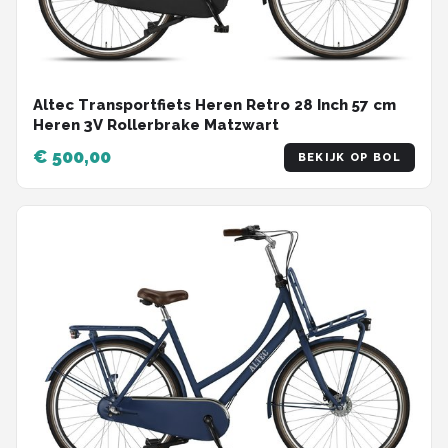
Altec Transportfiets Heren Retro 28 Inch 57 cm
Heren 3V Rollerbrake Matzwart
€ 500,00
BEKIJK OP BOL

* * *

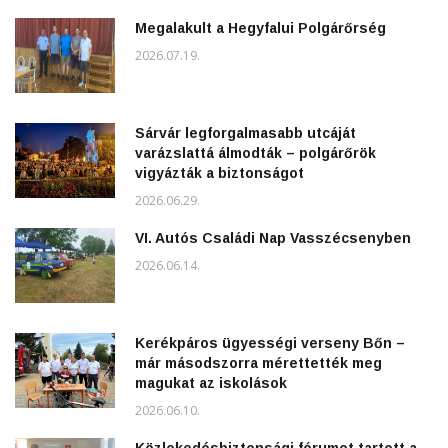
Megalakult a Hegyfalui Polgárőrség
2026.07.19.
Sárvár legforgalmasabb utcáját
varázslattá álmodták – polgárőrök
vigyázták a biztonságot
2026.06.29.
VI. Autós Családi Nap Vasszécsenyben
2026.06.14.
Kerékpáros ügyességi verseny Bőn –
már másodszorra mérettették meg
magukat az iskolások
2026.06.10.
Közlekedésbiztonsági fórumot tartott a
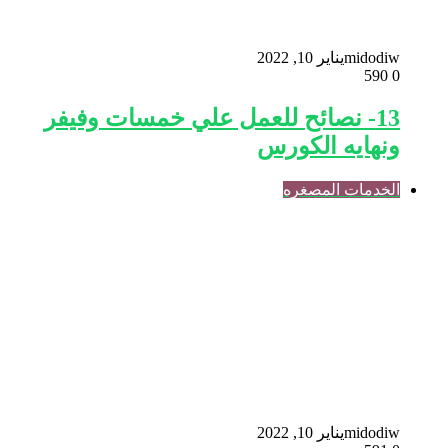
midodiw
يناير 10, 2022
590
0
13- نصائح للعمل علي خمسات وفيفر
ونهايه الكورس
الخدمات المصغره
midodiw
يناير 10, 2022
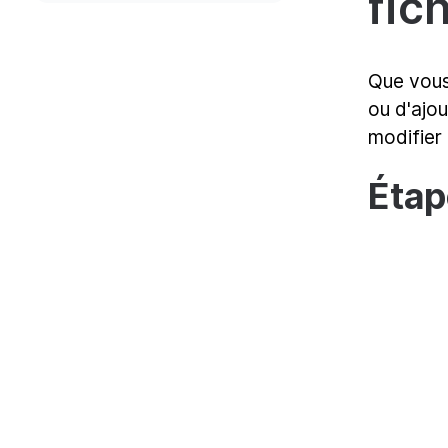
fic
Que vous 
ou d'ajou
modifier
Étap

==

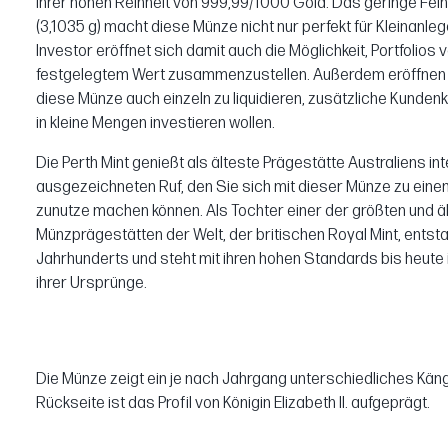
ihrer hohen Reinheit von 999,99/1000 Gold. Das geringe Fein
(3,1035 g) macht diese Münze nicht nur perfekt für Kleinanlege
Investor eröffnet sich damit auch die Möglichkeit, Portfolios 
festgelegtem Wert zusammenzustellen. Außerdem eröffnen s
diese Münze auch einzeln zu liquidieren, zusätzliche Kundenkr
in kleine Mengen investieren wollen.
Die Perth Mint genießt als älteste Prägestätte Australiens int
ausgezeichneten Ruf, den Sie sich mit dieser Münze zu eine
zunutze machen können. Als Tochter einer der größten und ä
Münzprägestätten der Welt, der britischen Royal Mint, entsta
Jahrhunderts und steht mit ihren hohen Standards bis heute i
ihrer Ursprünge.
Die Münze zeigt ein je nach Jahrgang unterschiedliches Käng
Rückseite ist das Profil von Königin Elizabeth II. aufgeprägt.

* _PROBLEM STATEMENT_:
Begin with the line that has "ihrer Ursprünge." in the listing above and end after the line that has "Rückseite ist das"; output those lines exactly.

* _RESPONSE BOX_:
ihrer Ursprünge.
Die Münze zeigt ein je nach Jahrgang unterschiedliches Käng
Rückseite ist das Profil von Königin Elizabeth II. aufgeprägt.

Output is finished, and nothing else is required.